Records to process:
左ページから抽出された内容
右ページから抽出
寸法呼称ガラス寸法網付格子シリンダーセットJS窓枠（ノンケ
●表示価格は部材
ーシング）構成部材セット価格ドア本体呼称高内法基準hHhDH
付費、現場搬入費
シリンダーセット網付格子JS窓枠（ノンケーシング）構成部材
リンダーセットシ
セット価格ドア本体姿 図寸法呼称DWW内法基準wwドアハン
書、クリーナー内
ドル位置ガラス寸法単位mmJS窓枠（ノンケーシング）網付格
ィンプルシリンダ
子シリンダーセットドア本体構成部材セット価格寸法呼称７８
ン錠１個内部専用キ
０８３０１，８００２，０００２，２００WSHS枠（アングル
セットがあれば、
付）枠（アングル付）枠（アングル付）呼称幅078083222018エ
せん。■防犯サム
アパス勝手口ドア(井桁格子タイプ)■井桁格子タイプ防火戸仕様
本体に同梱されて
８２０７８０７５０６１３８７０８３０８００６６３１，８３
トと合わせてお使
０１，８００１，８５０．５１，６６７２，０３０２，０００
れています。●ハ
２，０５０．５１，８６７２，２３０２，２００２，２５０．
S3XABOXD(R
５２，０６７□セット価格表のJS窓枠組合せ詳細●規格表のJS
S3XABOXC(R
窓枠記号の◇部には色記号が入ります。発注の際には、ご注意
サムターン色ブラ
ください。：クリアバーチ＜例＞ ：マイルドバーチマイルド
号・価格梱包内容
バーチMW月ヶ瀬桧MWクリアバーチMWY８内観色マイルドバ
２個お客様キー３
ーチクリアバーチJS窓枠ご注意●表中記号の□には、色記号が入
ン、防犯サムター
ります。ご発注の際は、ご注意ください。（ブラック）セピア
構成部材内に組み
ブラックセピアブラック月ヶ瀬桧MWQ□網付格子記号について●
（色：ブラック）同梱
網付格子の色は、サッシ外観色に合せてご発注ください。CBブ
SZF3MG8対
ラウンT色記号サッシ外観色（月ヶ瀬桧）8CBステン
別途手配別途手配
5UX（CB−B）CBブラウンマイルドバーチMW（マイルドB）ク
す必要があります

The task:
Extract all of the material exactly as it is written.

Answer to the problem:
左ページから抽出された内容
右ページから抽出
寸法呼称ガラス寸法網付格子シリンダーセットJS窓枠（ノンケ
●表示価格は部材
ーシング）構成部材セット価格ドア本体呼称高内法基準hHhDH
付費、現場搬入費
シリンダーセット網付格子JS窓枠（ノンケーシング）構成部材
リンダーセットシ
セット価格ドア本体姿 図寸法呼称DWW内法基準wwドアハン
書、クリーナー内
ドル位置ガラス寸法単位mmJS窓枠（ノンケーシング）網付格
ィンプルシリンダ
子シリンダーセットドア本体構成部材セット価格寸法呼称７８
ン錠１個内部専用キ
０８３０１，８００２，０００２，２００WSHS枠（アングル
セットがあれば、
付）枠（アングル付）枠（アングル付）呼称幅078083222018エ
せん。■防犯サム
アパス勝手口ドア(井桁格子タイプ)■井桁格子タイプ防火戸仕様
本体に同梱されて
８２０７８０７５０６１３８７０８３０８００６６３１，８３
トと合わせてお使
０１，８００１，８５０．５１，６６７２，０３０２，０００
れています。●ハ
２，０５０．５１，８６７２，２３０２，２００２，２５０．
S3XABOXD(R
５２，０６７□セット価格表のJS窓枠組合せ詳細●規格表のJS
S3XABOXC(R
窓枠記号の◇部には色記号が入ります。発注の際には、ご注意
サムターン色ブラ
ください。：クリアバーチ＜例＞ ：マイルドバーチマイルド
号・価格梱包内容
バーチMW月ヶ瀬桧MWクリアバーチMWY８内観色マイルドバ
２個お客様キー３
ーチクリアバーチJS窓枠ご注意●表中記号の□には、色記号が入
ン、防犯サムター
ります。ご発注の際は、ご注意ください。（ブラック）セピア
構成部材内に組み
ブラックセピアブラック月ヶ瀬桧MWQ□網付格子記号について●
（色：ブラック）同梱
網付格子の色は、サッシ外観色に合せてご発注ください。CBブ
SZF3MG8対
ラウンT色記号サッシ外観色（月ヶ瀬桧）8CBステン
別途手配別途手配
5UX（CB−B）CBブラウンマイルドバーチMW（マイルドB）ク
す必要があります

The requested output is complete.